I found this thread while browsing last evening and watched the show. I also recall that the period in question was when, after first Moss's accident and then Clark's death, I began to lose interest in motor racing. My era as a (fairly young) spectator was the period 1954 - 68/ 69 and I vividly recall the sneering from those who did not drive racing cars at the likes of Jackie Stewart, 'pious Scot with beady eyes'. (Q: How do you find Jackie Stewarts house? A: Fly to Geneva, leave the airpiort and follow the Armco barriers. Ho ho ho...)
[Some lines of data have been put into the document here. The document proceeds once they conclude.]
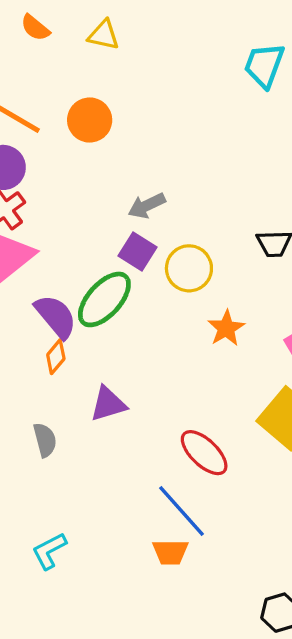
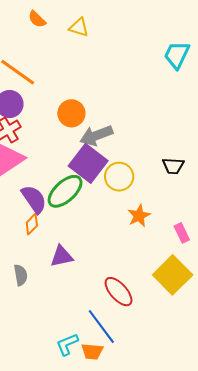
orange circle: (90, 120) -> (71, 113), moved
gray arrow: (147, 206) -> (96, 135), size x1.4
purple square: (138, 252) -> (88, 163), size x1.6
cyan L-shape: (49, 551) -> (67, 344), moved

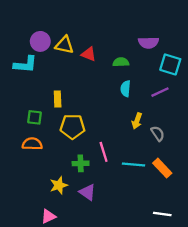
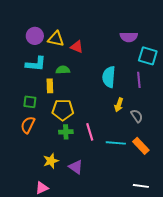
green semicircle: (121, 62) -> (63, 70), moved
cyan L-shape: (25, 64) -> (36, 64), moved
cyan semicircle: (125, 89) -> (109, 77), size x1.5
purple line: (160, 92) -> (139, 80), turned -70
orange semicircle: (32, 144) -> (28, 125), turned -66
green cross: (81, 163) -> (66, 132), moved

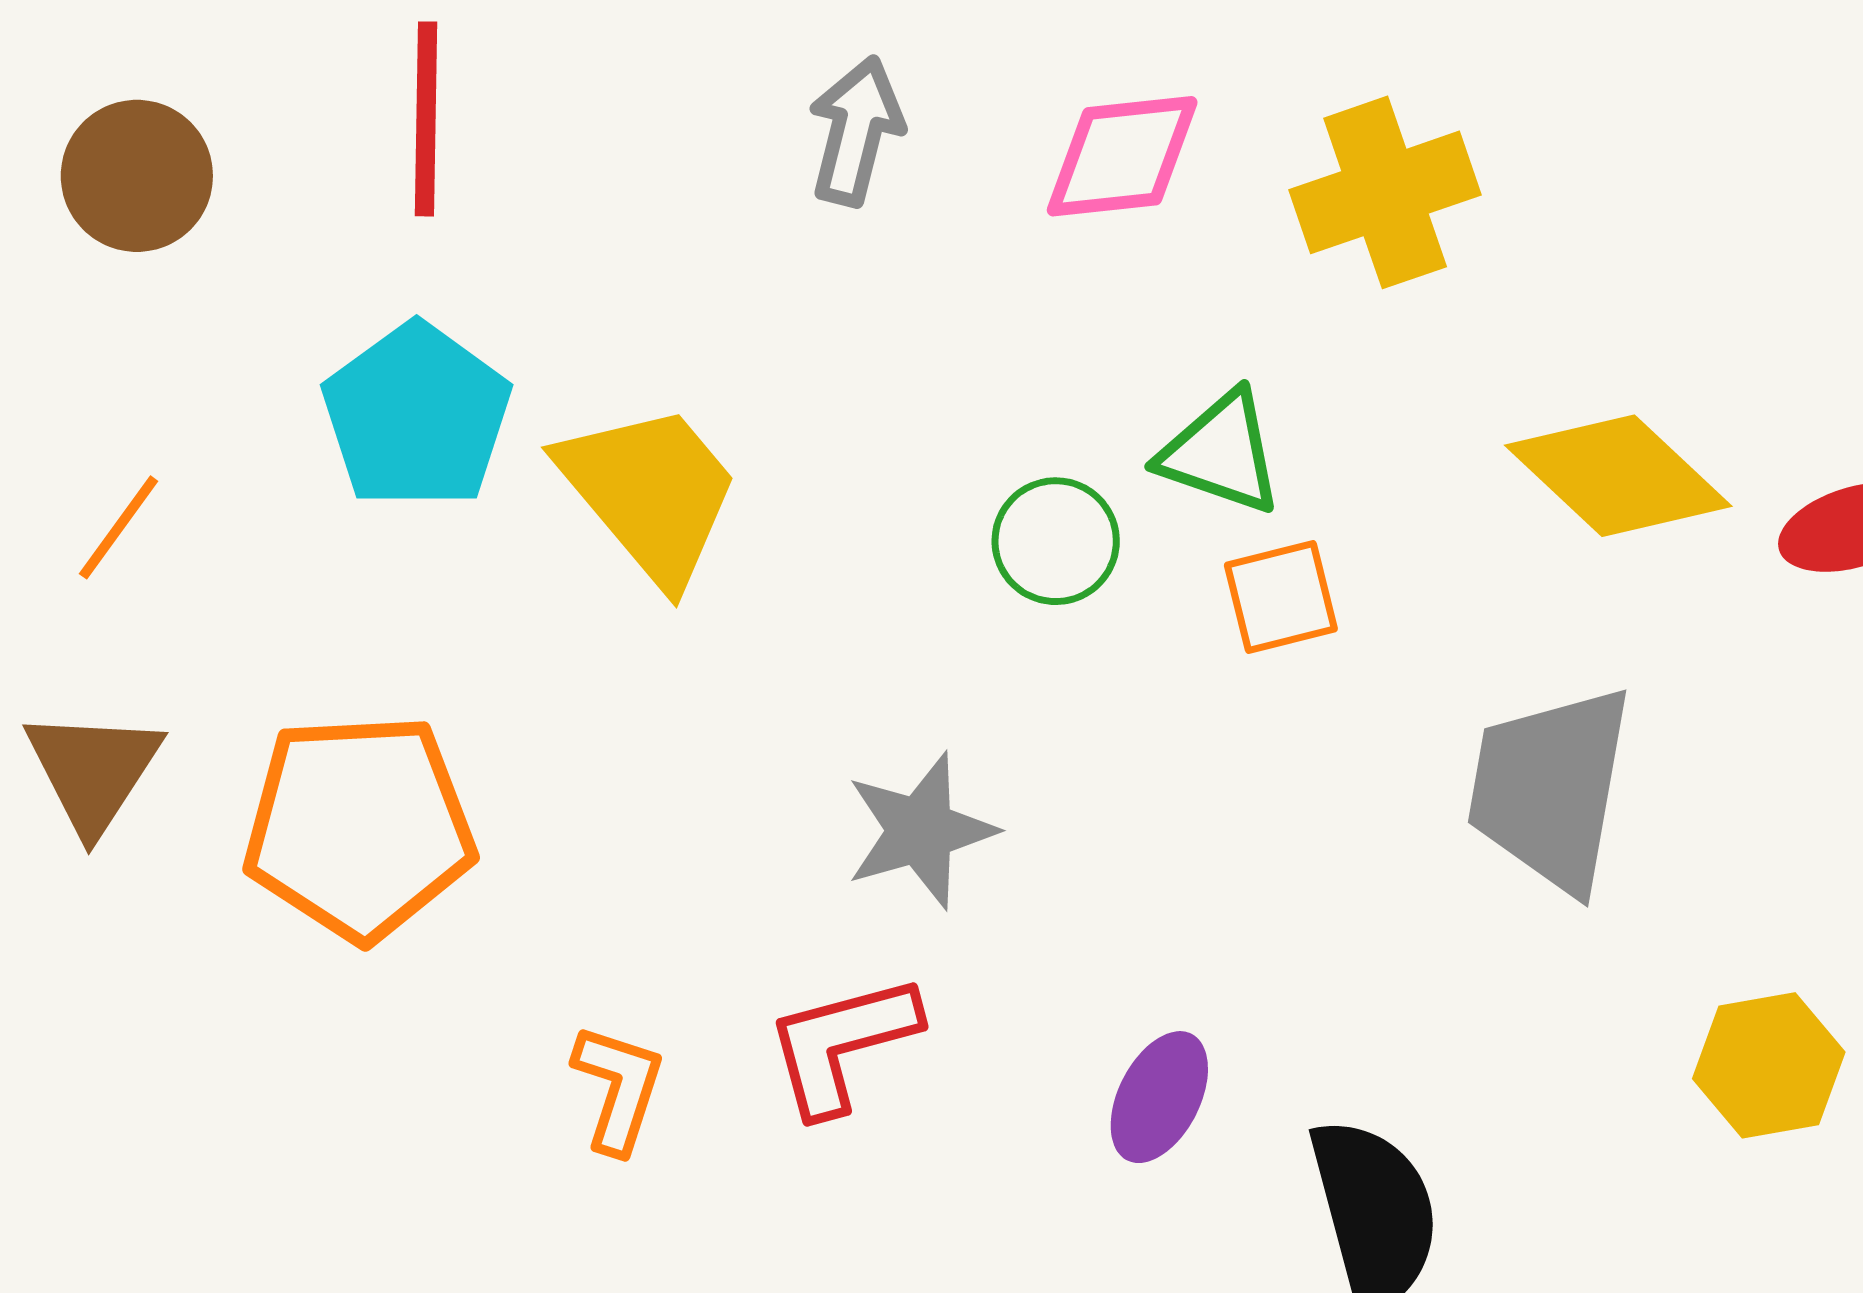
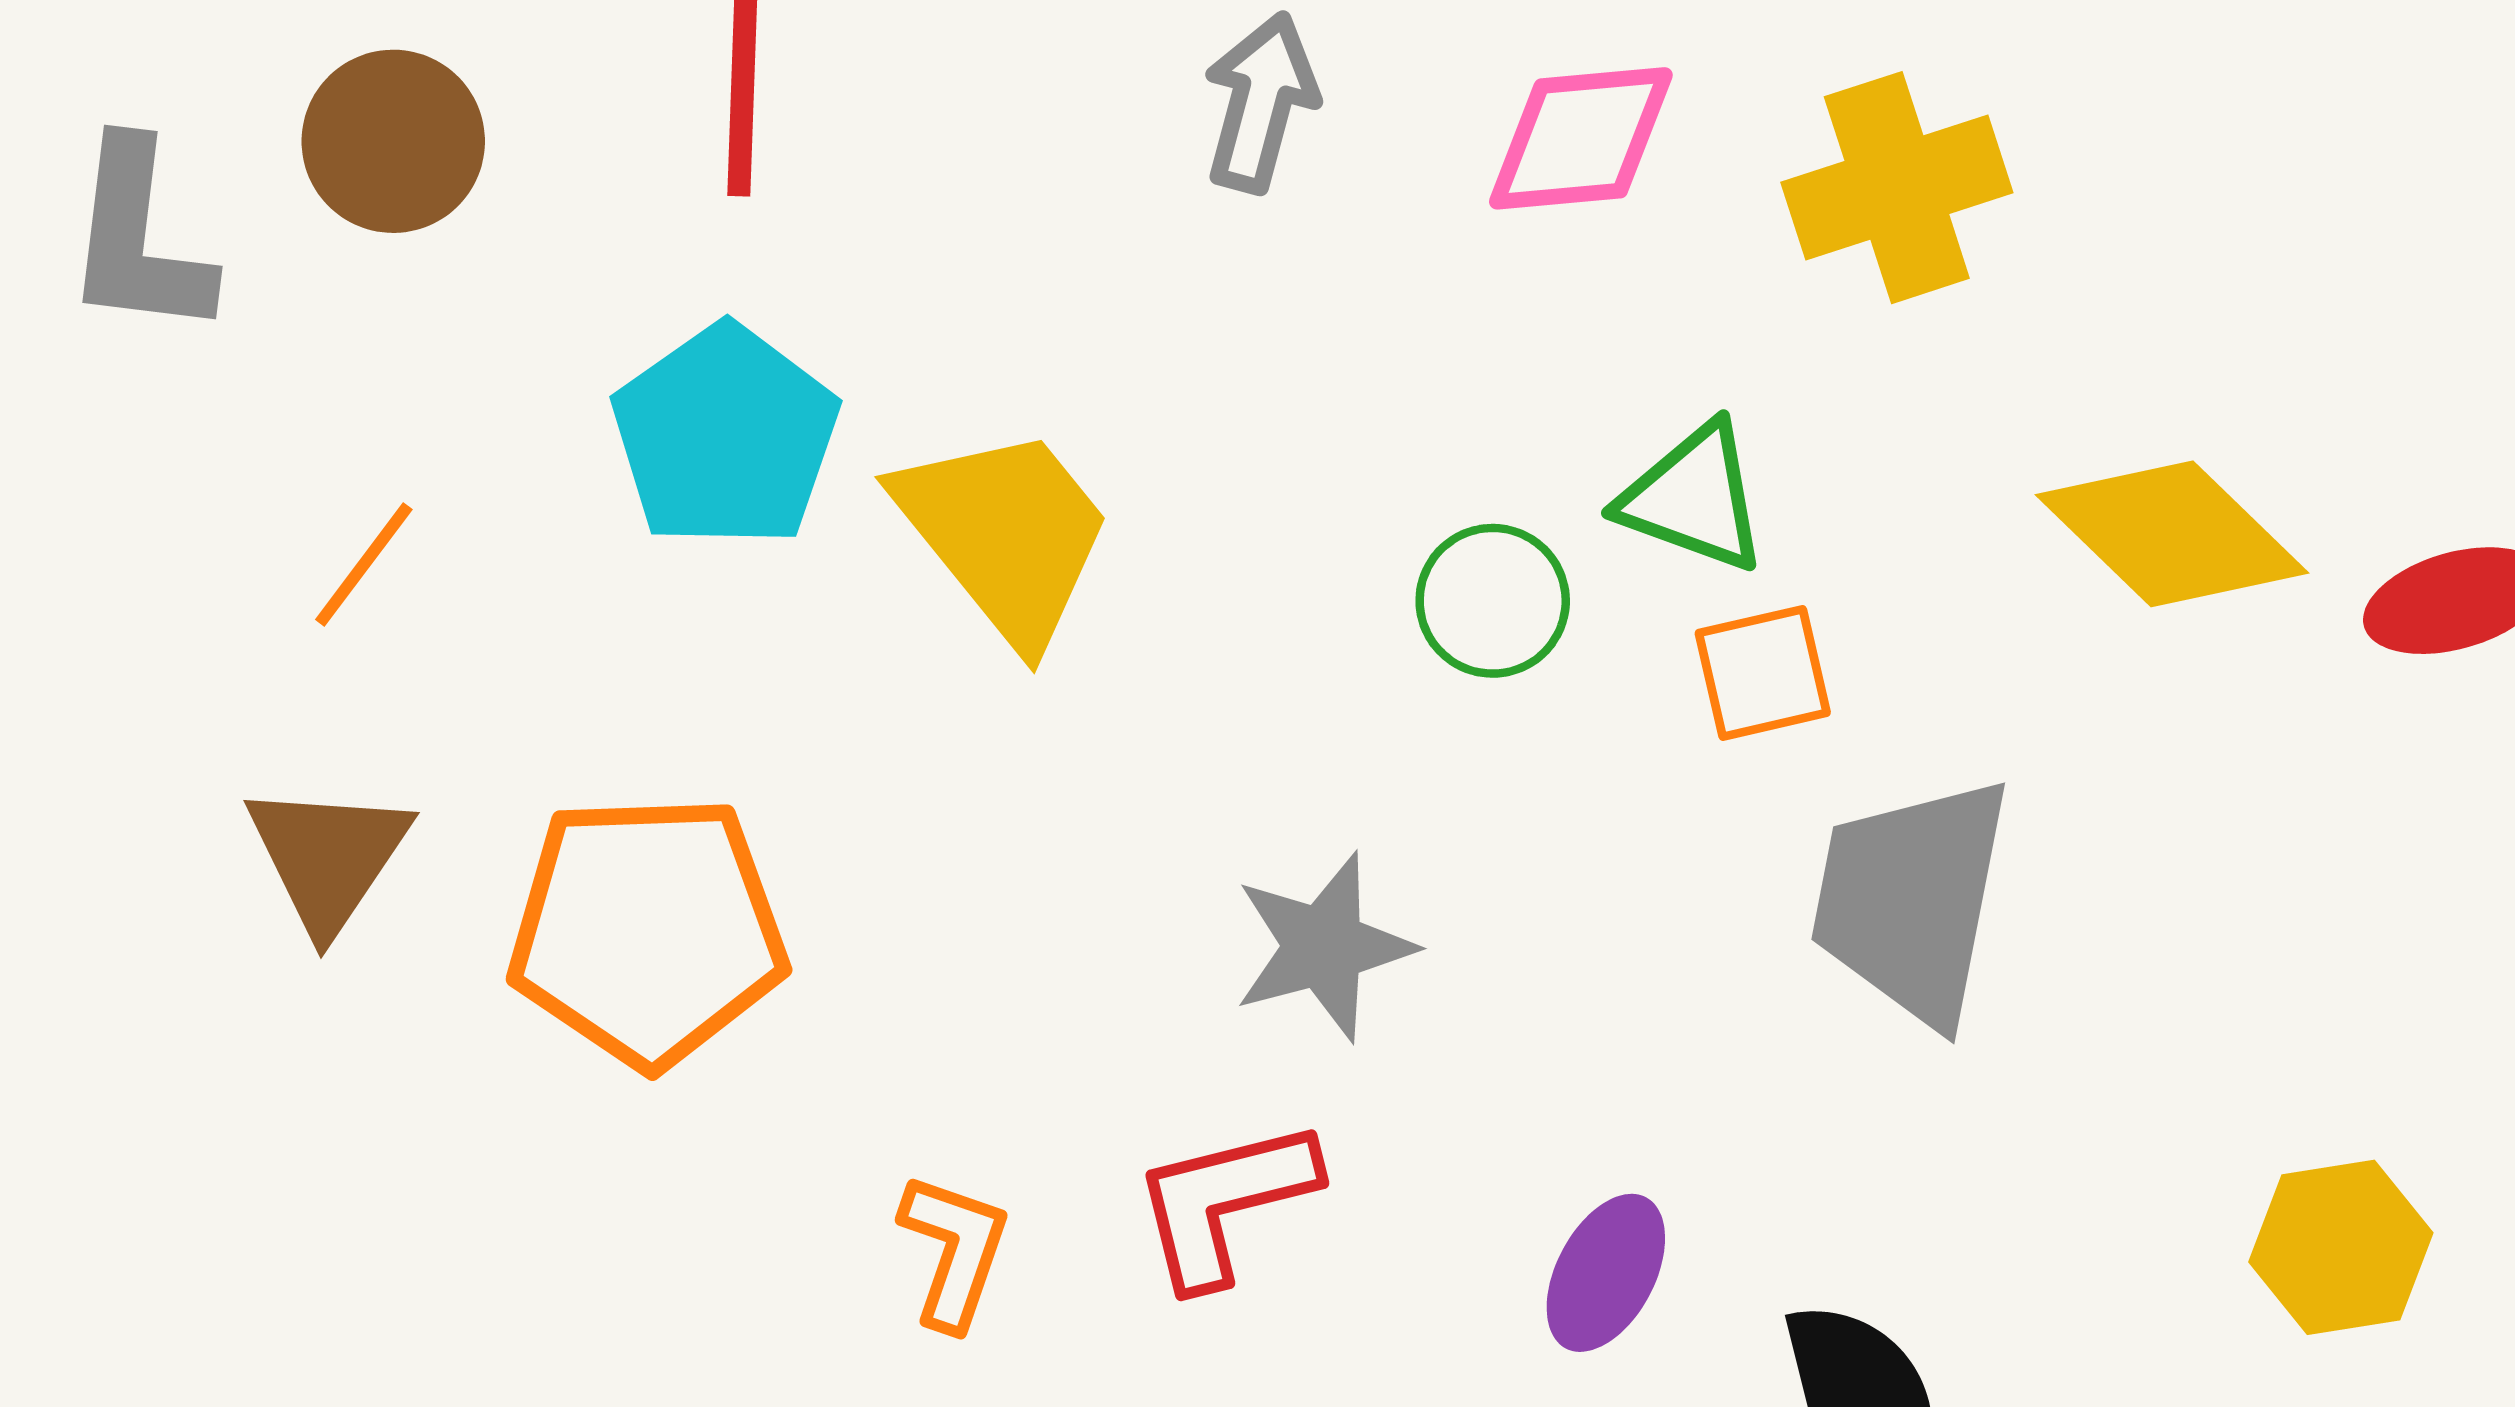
gray trapezoid: (1550, 789) -> (1911, 900), moved

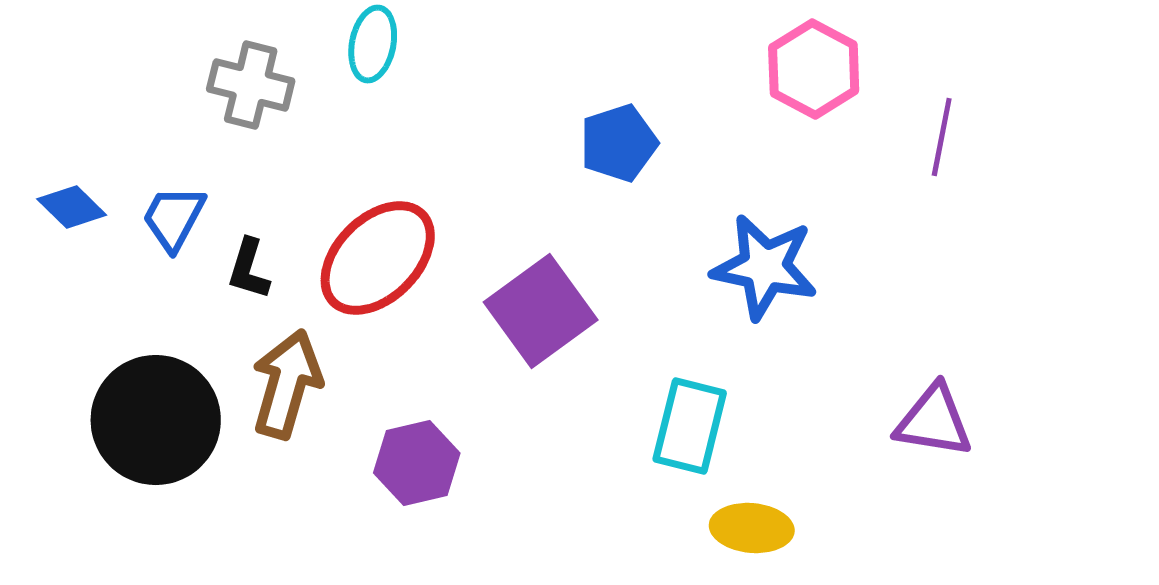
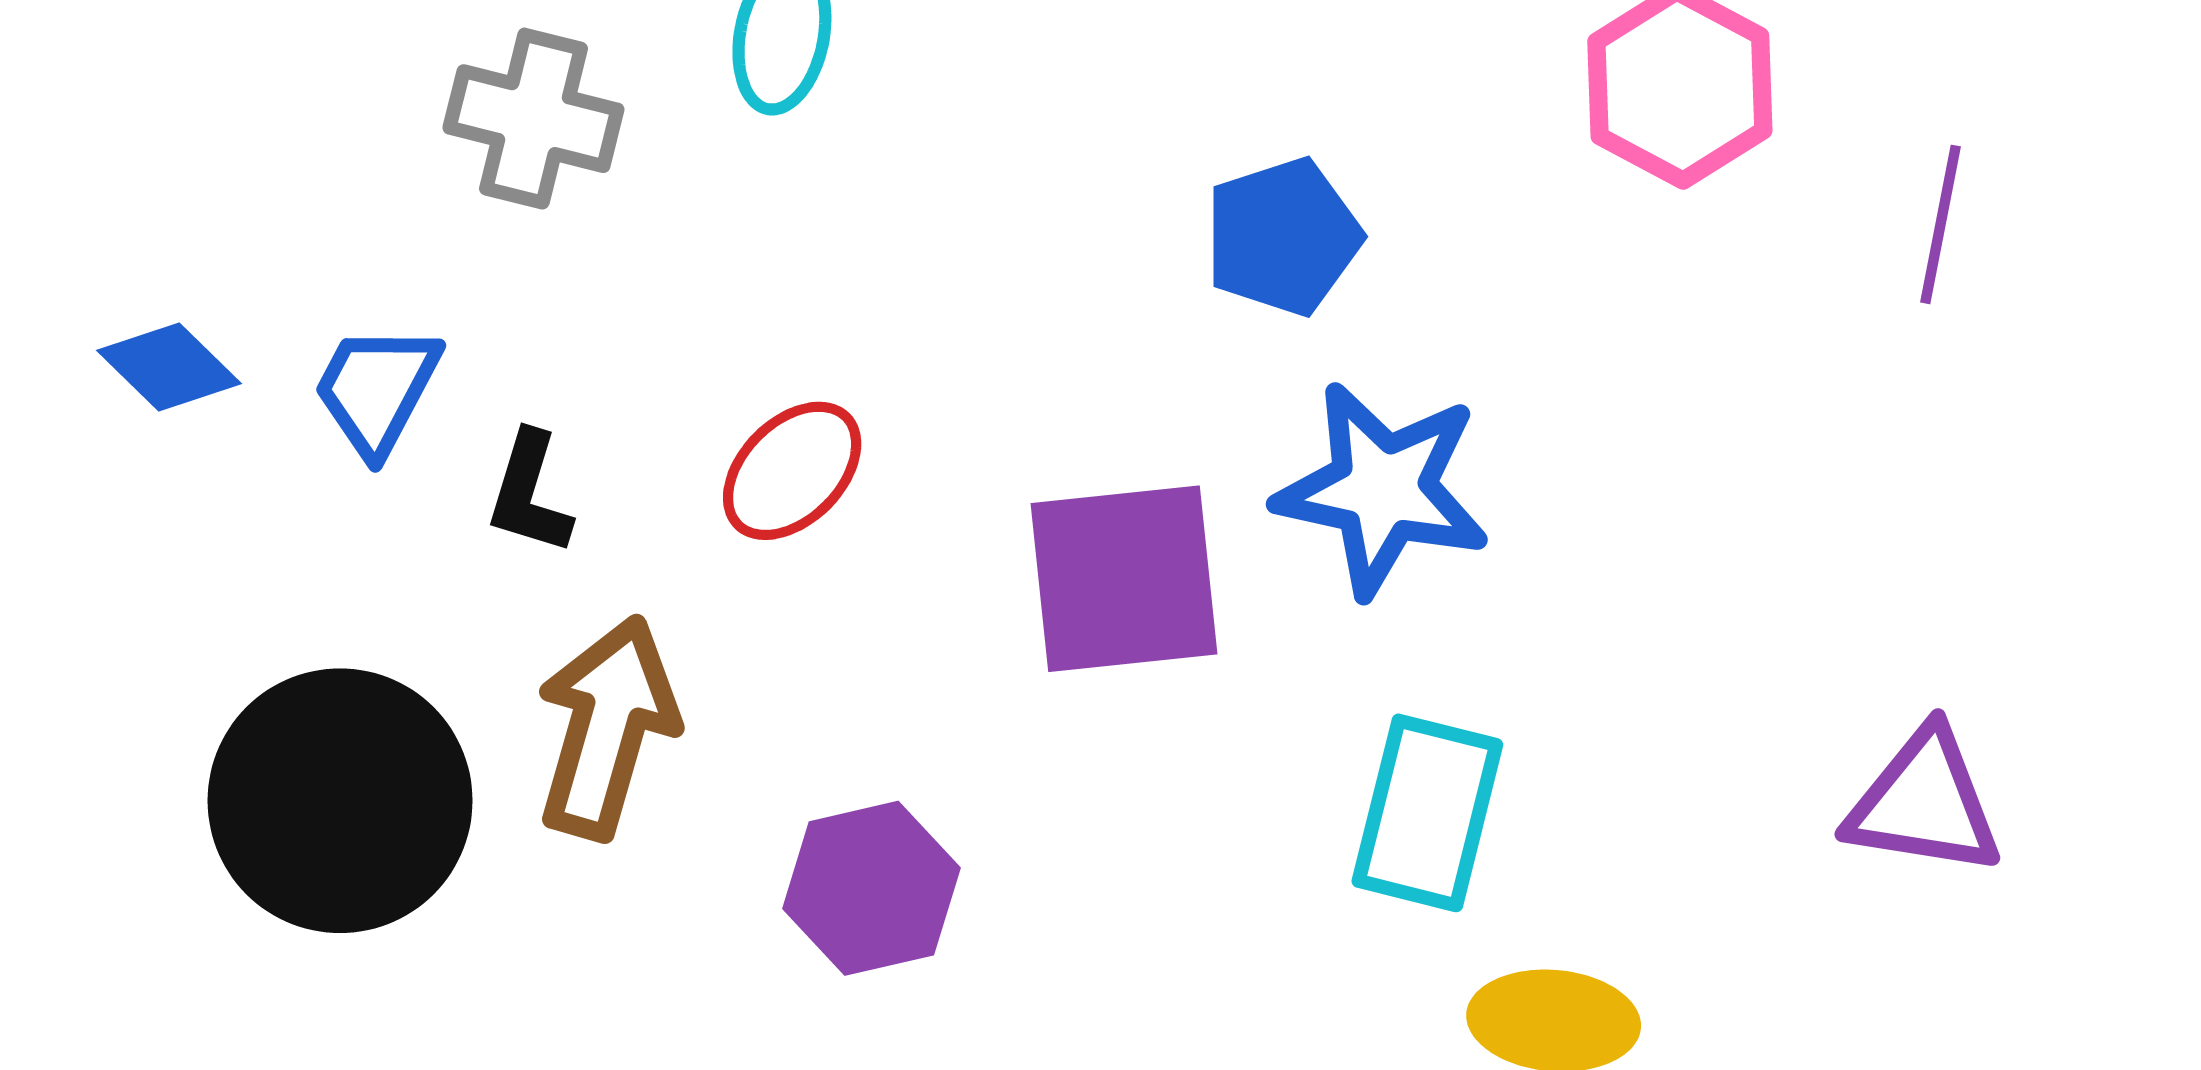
red ellipse: (378, 258) -> (792, 471), size x0.6
blue star: (765, 267) -> (1383, 489), moved
purple square: (541, 311) -> (1124, 579), turned 30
How different is our perspective now.
But one question came again to my mind that I have often wondered and never seen satisfactorily answered: did Colin Chapman simply not care about the lives of those who got into his cars? So many drivers died (or were badly injured) due to mechanical failure in Lotus cars designed and built under Chapman compared to - well - just about all the others put together that it must have been obvious to even the most blind observer that there was something seriously amiss. (And the courts, the programme revealed, evidently would have thought so too - or Chapman would not have settled out of court with the private purchaser who sued him.) There is the famous story of Stirling Moss, presented with a cake in the shape of a Lotus at a post-race dinner in the States, cutting off the rear wheel and having it very publicly sent across to Chapman's table. Chapman, the story goes, did not think it very funny.
In the programme Chapman, in response to a question on camera that pre-echoes my own, says 'there are so mnay things that can go wrong with a racing car that the unusual ones are the one that finish', which would seem to indicate that to him the fatal (to someone else) consequence of something 'going wrong' was just one of those things. He might have regretted the death of his driver (he was reportedly so upset over Clark's death that he just wimped-out of the consequent clear-up and left it to others, notably Graham Hill) - but it does not seem to have prompted him to channel his much lauded engineering genius into making his cars stronger or safer. This seems to me 'genius' of a very flawed nature.
I did do a Forum search to see if this subject has been much discussed before (I assumed that it must have been, probably exhaustively so) but all I could find was
http://forums.autosp... chapman killer which seems very quickly to degenrate into a discussion of the rather bizarre notion that he faked his own death and is now (was then) living in Brazil. I confess I had not heard that one before.
So: did Colin Chapman simply not care about the lives of those who got into his cars?